Dobrin used familiar tools and channels to work his network, including making phone calls, emails, and LinkedIn. Getting the right job description on job boards is critical to clearly communicating the role, and acting quickly on nibbles is also important to hooking the big fish.
“If you take six weeks to go through an interview process from first contact to offer, you’re going to lose people,” he says. “My goal is 10 days.”
When it comes to specific technical skills, there are a few areas of expertise that are absolutely critical, such as Python. If you don’t know Python in this day and age, you had better have a hard-to-find talent in some other area. Apache Spark has become a critical tool in many data scientists’ toolboxes, so being familiar with how to use it is important. R is still a popular language for data science too.
On IBM’s Data Science Elite Team, XGBoost has become the go-to algorithm for traditional machine learning problems, thanks to its power, tunability, and forgiveness of overfitting, according to Dobrin. “There’s a constant barrage of new tools, methodologies, and packages that are out there that people just need to be up to date on,” he says.
Graduating from a data science bootcamp is a good start, but it’s not enough to consider yourself a full-fledged data scientist, says Pedro Alves Nogueira, who heads up the data science and AI business at Toptal.
“There are not a lot of people in the market with proven experience,” says Nogueria, who has a PhD in AI, human-computer interaction and affective computing from the University of Porto in Portugal. “Doing a bootcamp on AI and data science is probably not going to be enough for you to be a data scientist. It’s good enough for you to learn a skill…but it’s not going to give you the basic mathematical knowledge.”
Toptal prides itself on having the top 3% of talent – hence “Toptal” – in a given field of development. The company started by offering developers on demand for general application and Web development. As more clients looked to Toptal for data science and AI expertise, the company decided to formalize its data science and AI business by creating a dedicated department.
While data science is becoming more automated by the day, it’s still critical that a data scientist know how machine learning models work at a deep level, and to be able to build them by hand, if necessary, Nogueria says.
“We allow developers to use whatever technology they want,” Nogueria says. “What we’re most interested in is having the fundamental ability to understand the models and to implement them from scratch.”
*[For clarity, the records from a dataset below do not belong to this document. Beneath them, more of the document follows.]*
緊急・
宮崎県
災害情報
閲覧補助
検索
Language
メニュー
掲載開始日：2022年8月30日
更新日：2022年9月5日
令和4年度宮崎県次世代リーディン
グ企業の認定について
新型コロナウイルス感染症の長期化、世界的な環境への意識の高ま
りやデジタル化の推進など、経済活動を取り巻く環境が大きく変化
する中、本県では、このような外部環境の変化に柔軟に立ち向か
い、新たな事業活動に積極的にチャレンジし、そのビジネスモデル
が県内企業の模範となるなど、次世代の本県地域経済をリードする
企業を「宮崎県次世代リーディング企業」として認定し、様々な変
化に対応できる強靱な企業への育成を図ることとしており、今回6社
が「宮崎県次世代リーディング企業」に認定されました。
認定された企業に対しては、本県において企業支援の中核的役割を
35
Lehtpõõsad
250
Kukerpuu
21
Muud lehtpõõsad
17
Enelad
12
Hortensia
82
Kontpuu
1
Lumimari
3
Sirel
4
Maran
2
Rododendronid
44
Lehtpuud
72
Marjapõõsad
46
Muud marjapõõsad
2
Becoming one of Toptal’s data scientists or AI experts is a rigorous process, Nogueria says. The first step is ensuring that the prospective data scientists are proficient in English, which is important considering that the company heavily recruits from eastern and southern European universities. Next, they must prove their mathematical chops by solving a series of ML and AI problems.
“Then somebody on existing screening team, which is himself or herself a senior AI or data science developer who has been working with us for two years, [takes the prospect] through a live coding session,” he says. “Then you have to do a two-week sample project that you have to present to us as if we’re the client. We spend a lot of energy and time to make sure they really know what they’re talking about.”
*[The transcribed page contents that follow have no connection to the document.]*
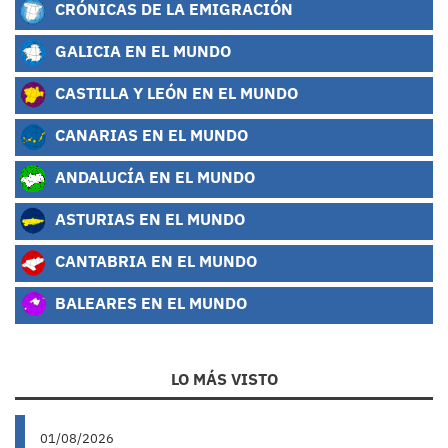
CRÓNICAS DE LA EMIGRACIÓN
GALICIA EN EL MUNDO
CASTILLA Y LEÓN EN EL MUNDO
CANARIAS EN EL MUNDO
ANDALUCÍA EN EL MUNDO
ASTURIAS EN EL MUNDO
CANTABRIA EN EL MUNDO
BALEARES EN EL MUNDO
LO MÁS VISTO
01/08/2026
Ultimately, pairing a Toptal data scientist with a specific client takes careful analysis of the business outcomes that are sought and the capability of the worker to fulfill the technical requirements.
“It’s not just about building models,” Nogueria says. “It’s about knowing what you’re building and making sure what you’re building is intelligible to people who are going to be using it, and that it is solid and useful for the business itself.”
Once you find a good data scientist, retaining them is also important. Providing good data science problems that impact the bottom line is arguably the best way to keep them around. Giving them the freedom to learn new technologies and techniques is also important. Of course, offering them a competitive salary and good benefits are critical too.